Activity>
All that is needed is each line of the entries holding the word "energy", copied as it stands.
+++ Provided material
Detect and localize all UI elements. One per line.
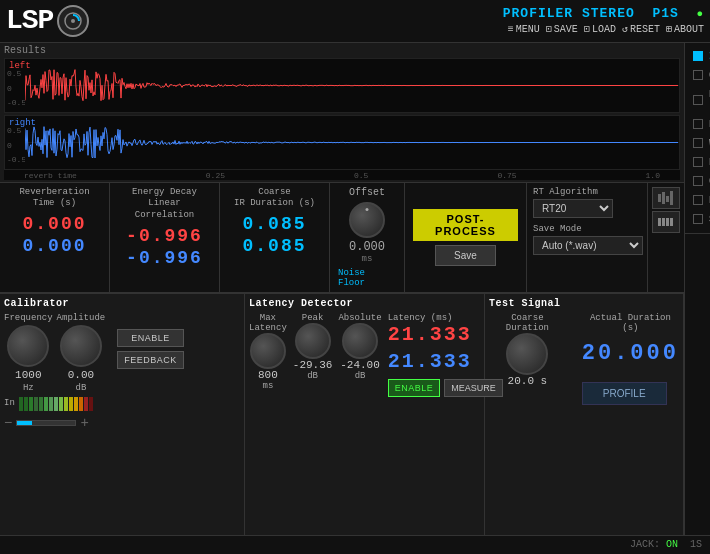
calibrator-enable-btn[interactable]: ENABLE [117,329,184,347]
jack-status: ON [666,539,678,550]
logo-text: LSP [6,5,53,36]
calibrator-feedback-btn[interactable]: FEEDBACK [117,351,184,369]
reverb-left-val: 0.000 [22,214,86,234]
status-item-convolving: CONVOLVING [685,172,710,191]
absolute-label: Absolute [338,313,381,323]
calibrator-bottom: − + [4,415,240,431]
abs-db-val: -24.00 [340,359,380,371]
coarse-ir-metric: Coarse IR Duration (s) 0.085 0.085 [220,183,330,292]
status-item-detecting-latency: DETECTING LATENCY [685,85,710,115]
input-row: In [4,395,240,411]
status-dot [693,70,703,80]
peak-unit: dB [307,371,318,381]
about-menu-btn[interactable]: ⊞ ABOUT [666,23,704,35]
status-dot [693,157,703,167]
waveform-icons [647,183,684,292]
offset-unit: ms [362,254,373,264]
save-mode-select[interactable]: Auto (*.wav) WAV [533,236,643,255]
status-dot [693,51,703,61]
profile-button[interactable]: PROFILE [582,382,667,405]
absolute-knob[interactable] [342,323,378,359]
menu-btn[interactable]: ≡ MENU [508,24,540,35]
offset-label: Offset [349,187,385,198]
waveform-icon-2[interactable] [652,211,680,233]
status-dot [693,176,703,186]
bottom-status-bar: JACK: ON 1S [0,535,710,554]
rt-algorithm-select[interactable]: RT20 RT30 RT60 [533,199,613,218]
freq-val: 1000 [15,369,41,381]
left-waveform: left 0.5 0 -0.5 [4,58,680,113]
reset-menu-btn[interactable]: ↺ RESET [622,23,660,35]
plus-btn[interactable]: + [80,415,88,431]
freq-knob[interactable] [7,325,49,367]
minus-btn[interactable]: − [4,415,12,431]
left-panel: Results left 0.5 0 -0.5 [0,43,684,535]
rt-algorithm-label: RT Algorithm [533,187,641,197]
max-latency-label: Max Latency [249,313,287,333]
right-channel-label: right [9,118,36,128]
coarse-left-val: 0.085 [242,214,306,234]
svg-rect-4 [666,196,669,202]
header-right: PROFILER STEREO P1S ● ≡ MENU ⊡ SAVE ⊡ LO… [503,6,704,35]
svg-point-1 [71,19,75,23]
status-dot [693,95,703,105]
profiler-title: PROFILER STEREO P1S ● [503,6,704,21]
svg-rect-3 [662,192,665,204]
svg-rect-5 [670,191,673,205]
test-signal-panel: Test Signal Coarse Duration 20.0 s Actua… [485,294,684,535]
results-label: Results [4,45,680,56]
actual-dur-label: Actual Duration (s) [582,313,679,333]
latency-val1: 21.333 [388,323,472,346]
rt-algorithm-block: RT Algorithm RT20 RT30 RT60 [533,187,641,218]
status-dot [693,138,703,148]
offset-block: Offset 0.000 ms Noise Floor [330,183,405,292]
rt-save-area: RT Algorithm RT20 RT30 RT60 Save Mode Au… [527,183,647,292]
save-button[interactable]: Save [435,245,496,266]
bottom-panels: Calibrator Frequency 1000 Hz Amplitude 0… [0,293,684,535]
coarse-right-val: 0.085 [242,236,306,256]
jack-label: JACK: [630,539,660,550]
results-section: Results left 0.5 0 -0.5 [0,43,684,183]
post-process-button[interactable]: POST-PROCESS [413,209,518,241]
save-mode-label: Save Mode [533,224,641,234]
noise-floor-label: Noise Floor [338,268,396,288]
waveform-icon-1[interactable] [652,187,680,209]
offset-val: 0.000 [349,240,385,254]
reverberation-metric: Reverberation Time (s) 0.000 0.000 [0,183,110,292]
coarse-dur-knob[interactable] [506,333,548,375]
version-label: 1S [690,539,702,550]
logo-area: LSP [6,5,89,37]
status-dot [693,119,703,129]
calibrator-title: Calibrator [4,298,240,309]
vu-meter [19,397,93,411]
latency-panel: Latency Detector Max Latency 800 ms Peak [245,294,485,535]
latency-ms-label: Latency (ms) [388,313,453,323]
save-menu-btn[interactable]: ⊡ SAVE [546,23,578,35]
logo-icon [57,5,89,37]
x-axis: reverb time 0.25 0.5 0.75 1.0 [4,170,680,180]
status-item-recording: RECORDING [685,153,710,172]
status-item-postprocessing: POSTPROCESSING [685,191,710,210]
max-latency-knob[interactable] [250,333,286,369]
energy-right-val: -0.996 [126,248,203,268]
max-latency-unit: ms [263,381,274,391]
status-list: IDLECALIBRATINGDETECTING LATENCYPREPROCE… [685,47,710,229]
test-signal-title: Test Signal [489,298,679,309]
status-item-preprocessing: PREPROCESSING [685,115,710,134]
peak-knob[interactable] [295,323,331,359]
calibrator-panel: Calibrator Frequency 1000 Hz Amplitude 0… [0,294,245,535]
amp-val: 0.00 [68,369,94,381]
status-dot [693,214,703,224]
load-menu-btn[interactable]: ⊡ LOAD [584,23,616,35]
abs-unit: dB [355,371,366,381]
latency-enable-btn[interactable]: ENABLE [388,379,441,397]
offset-knob[interactable] [349,202,385,238]
coarse-dur-label: Coarse Duration [489,313,566,333]
energy-left-val: -0.996 [126,226,203,246]
freq-unit: Hz [23,383,34,393]
status-item-idle: IDLE [685,47,710,66]
peak-label: Peak [302,313,324,323]
left-channel-label: left [9,61,31,71]
amp-knob[interactable] [60,325,102,367]
actual-dur-val: 20.000 [582,341,679,366]
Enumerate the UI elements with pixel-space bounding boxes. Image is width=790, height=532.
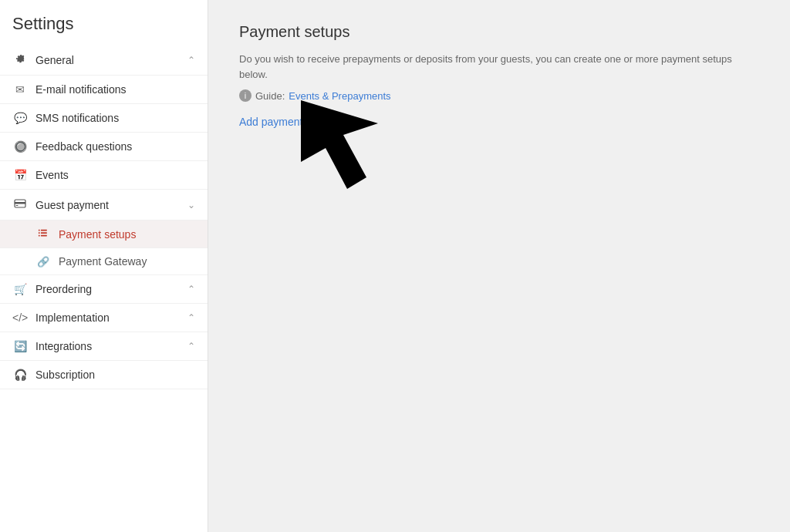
integrations-icon: 🔄 bbox=[12, 340, 28, 352]
chevron-down-icon: ⌄ bbox=[187, 200, 195, 210]
cursor-overlay bbox=[293, 93, 401, 203]
sidebar-item-feedback-questions[interactable]: 🔘 Feedback questions bbox=[0, 133, 208, 161]
sidebar-item-integrations[interactable]: 🔄 Integrations ⌃ bbox=[0, 332, 208, 361]
envelope-icon: ✉ bbox=[12, 83, 28, 96]
sidebar-item-payment-gateway[interactable]: 🔗 Payment Gateway bbox=[0, 248, 208, 275]
chevron-up-icon-preordering: ⌃ bbox=[187, 284, 195, 295]
sidebar-item-sms-notifications[interactable]: 💬 SMS notifications bbox=[0, 104, 208, 133]
calendar-icon: 📅 bbox=[12, 169, 28, 181]
guide-line: i Guide: Events & Prepayments bbox=[239, 89, 759, 102]
sidebar-label-payment-gateway: Payment Gateway bbox=[59, 255, 147, 268]
sidebar-item-preordering[interactable]: 🛒 Preordering ⌃ bbox=[0, 275, 208, 304]
svg-rect-8 bbox=[41, 235, 47, 237]
svg-rect-5 bbox=[39, 232, 40, 234]
chat-icon: 💬 bbox=[12, 112, 28, 124]
svg-rect-1 bbox=[15, 202, 25, 204]
svg-rect-6 bbox=[41, 232, 47, 234]
sidebar-label-preordering: Preordering bbox=[35, 283, 187, 295]
sidebar-label-events: Events bbox=[35, 169, 195, 181]
content-description: Do you wish to receive prepayments or de… bbox=[239, 52, 759, 82]
sidebar-label-payment-setups: Payment setups bbox=[59, 228, 136, 241]
card-icon bbox=[12, 197, 28, 212]
svg-rect-3 bbox=[39, 230, 40, 231]
sidebar-label-subscription: Subscription bbox=[35, 369, 195, 381]
svg-marker-9 bbox=[301, 100, 378, 189]
page-title: Settings bbox=[0, 0, 208, 45]
sidebar-label-email: E-mail notifications bbox=[35, 83, 195, 96]
sidebar-label-sms: SMS notifications bbox=[35, 112, 195, 124]
main-content: Payment setups Do you wish to receive pr… bbox=[208, 0, 790, 532]
sidebar-label-feedback: Feedback questions bbox=[35, 140, 195, 153]
guide-prefix: Guide: bbox=[255, 90, 285, 102]
content-title: Payment setups bbox=[239, 23, 759, 41]
svg-rect-7 bbox=[39, 235, 40, 237]
sidebar: Settings General ⌃ ✉ E-mail notification… bbox=[0, 0, 208, 532]
sidebar-item-subscription[interactable]: 🎧 Subscription bbox=[0, 361, 208, 389]
cart-icon: 🛒 bbox=[12, 283, 28, 295]
sidebar-item-events[interactable]: 📅 Events bbox=[0, 161, 208, 190]
chevron-up-icon-integrations: ⌃ bbox=[187, 341, 195, 352]
list-icon bbox=[35, 227, 51, 241]
feedback-icon: 🔘 bbox=[12, 140, 28, 153]
sidebar-label-guest-payment: Guest payment bbox=[35, 199, 187, 211]
sidebar-item-guest-payment[interactable]: Guest payment ⌄ bbox=[0, 190, 208, 221]
sidebar-label-integrations: Integrations bbox=[35, 340, 187, 352]
subscription-icon: 🎧 bbox=[12, 369, 28, 381]
gear-icon bbox=[12, 52, 28, 67]
link-icon: 🔗 bbox=[35, 256, 51, 268]
guide-link[interactable]: Events & Prepayments bbox=[289, 90, 390, 102]
sidebar-item-general[interactable]: General ⌃ bbox=[0, 45, 208, 76]
code-icon: </> bbox=[12, 311, 28, 324]
sidebar-label-general: General bbox=[35, 54, 187, 66]
sidebar-item-payment-setups[interactable]: Payment setups bbox=[0, 221, 208, 248]
sidebar-label-implementation: Implementation bbox=[35, 311, 187, 324]
svg-rect-4 bbox=[41, 230, 47, 231]
chevron-up-icon: ⌃ bbox=[187, 55, 195, 66]
info-icon: i bbox=[239, 89, 252, 102]
add-payment-setup-link[interactable]: Add payment setup bbox=[239, 116, 333, 128]
sidebar-item-email-notifications[interactable]: ✉ E-mail notifications bbox=[0, 76, 208, 104]
sidebar-item-implementation[interactable]: </> Implementation ⌃ bbox=[0, 304, 208, 332]
chevron-up-icon-implementation: ⌃ bbox=[187, 312, 195, 323]
svg-rect-2 bbox=[16, 205, 19, 206]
++++++
Output for this task>
energy-right-val: -0.996 [126,248,203,268]
energy-left-val: -0.996 [126,226,203,246]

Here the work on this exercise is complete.